I want to take us back a few chapters in Genesis to the place where we first encounter Hajar. At this point Sarah is angry with Hajar because she feels insulted by her attitude – she expects her slave to treat her with respect – and so she beats her viciously causing Hajar to flee to the wilderness. Here Hajar is again at the point of despair and here again God comes to her. God tells her that she and her son are in his care, that she will be the mother of a great nation – the first divine annunciation in the entire Bible. And even more extraordinarily than that – Hajar is the first human being allowed to name God. The first human being in the whole of our scripture who names God is a slave woman – the most powerless of human beings in every hierarchy of the time.

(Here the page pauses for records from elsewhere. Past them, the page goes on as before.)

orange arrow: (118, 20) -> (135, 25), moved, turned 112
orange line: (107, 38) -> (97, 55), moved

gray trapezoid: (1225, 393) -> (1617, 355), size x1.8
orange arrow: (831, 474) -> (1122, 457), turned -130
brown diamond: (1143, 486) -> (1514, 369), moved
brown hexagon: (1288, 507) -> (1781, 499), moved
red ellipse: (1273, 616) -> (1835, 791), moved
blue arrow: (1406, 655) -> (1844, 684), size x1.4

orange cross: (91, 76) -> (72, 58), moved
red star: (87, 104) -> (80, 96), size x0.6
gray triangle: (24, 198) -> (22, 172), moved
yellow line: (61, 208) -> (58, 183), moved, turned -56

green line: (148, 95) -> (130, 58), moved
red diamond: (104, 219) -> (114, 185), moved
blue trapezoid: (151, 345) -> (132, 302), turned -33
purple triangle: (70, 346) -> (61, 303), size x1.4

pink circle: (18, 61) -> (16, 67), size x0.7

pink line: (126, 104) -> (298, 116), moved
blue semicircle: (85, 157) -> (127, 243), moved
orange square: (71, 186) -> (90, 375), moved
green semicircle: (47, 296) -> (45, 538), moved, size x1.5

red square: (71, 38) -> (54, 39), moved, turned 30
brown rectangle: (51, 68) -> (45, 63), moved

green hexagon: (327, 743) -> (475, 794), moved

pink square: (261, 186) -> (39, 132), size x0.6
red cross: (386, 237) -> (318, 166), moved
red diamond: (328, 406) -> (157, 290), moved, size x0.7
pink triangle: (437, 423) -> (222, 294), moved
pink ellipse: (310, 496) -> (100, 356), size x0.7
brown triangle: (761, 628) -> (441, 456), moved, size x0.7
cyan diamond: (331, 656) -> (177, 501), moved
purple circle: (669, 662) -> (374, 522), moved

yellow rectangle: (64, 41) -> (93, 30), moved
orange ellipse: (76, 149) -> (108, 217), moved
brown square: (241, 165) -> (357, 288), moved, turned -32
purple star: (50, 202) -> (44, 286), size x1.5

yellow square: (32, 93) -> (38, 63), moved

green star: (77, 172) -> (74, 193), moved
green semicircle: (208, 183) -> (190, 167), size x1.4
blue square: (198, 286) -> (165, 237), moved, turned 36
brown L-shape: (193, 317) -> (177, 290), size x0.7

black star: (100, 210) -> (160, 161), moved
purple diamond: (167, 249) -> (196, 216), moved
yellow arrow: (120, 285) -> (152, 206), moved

And the name that Hajar gives to God is El Ro’i, God of seeing, interpreted by Gafney as meaning ‘Have I seen the one who sees me and lived to tell of it?’. God sees Hajar. God sees her as a human being of meaning and significance, as one who has the right to name the divine as it appears to her, as one strong enough to encounter the living God and to continue living. She is the one who is promised life not only for herself but for her children and her children’s children. And in the second encounter we heard today Hajar’s identity is affirmed as a beloved champion of God’s purposes: no one’s property, no one’s slave.
Juneteenth celebrates emancipation in the United States, and reminds us that none are free until all are free. It reminds us of a historical recognition then that no human being should be another person’s property. But the next step was never taken. The step of seeing the children of freed slaves as equal to the children of those who owned them. The step of hearing hard truths and seeking reconciliation through justice. The step of making Black Lives Matter a reality rather than an essential rallying call. The step of reparations.
And, especially among people of faith, the step of listening to the names that Black voices are giving to reality and to God. If all you read in theology or fiction or news articles are the writings of white men then you are not learning the full truth of our world or of God. If you are not hearing womanist voices naming God then you are not hearing a crucial part of how God names Godself. We need to know the God Hajar named – El Ro’i – the one who sees the reality of injustice and oppression; the one reveals divine reality most clearly to those on the underside of power.
There is work for us to do. To wrestle with the Biblical texts that speak casually of slavery and mastery as in our gospel reading. To wrestle with the parts of ourselves that would abuse any power we have been given. To wrestle with a system of endemic racism that still causes mothers to fear for their sons’ very survival. This is holy work, work given to us by God and breathed through with God’s Spirit. This is work we can do, aided and blessed and led by El R’oi, the God who sees.
Wilda C. Gafney, Womanist Midrash: A Reintroduction to the Women of the Torah and the Throne, Westminster John Knox Press, 2017.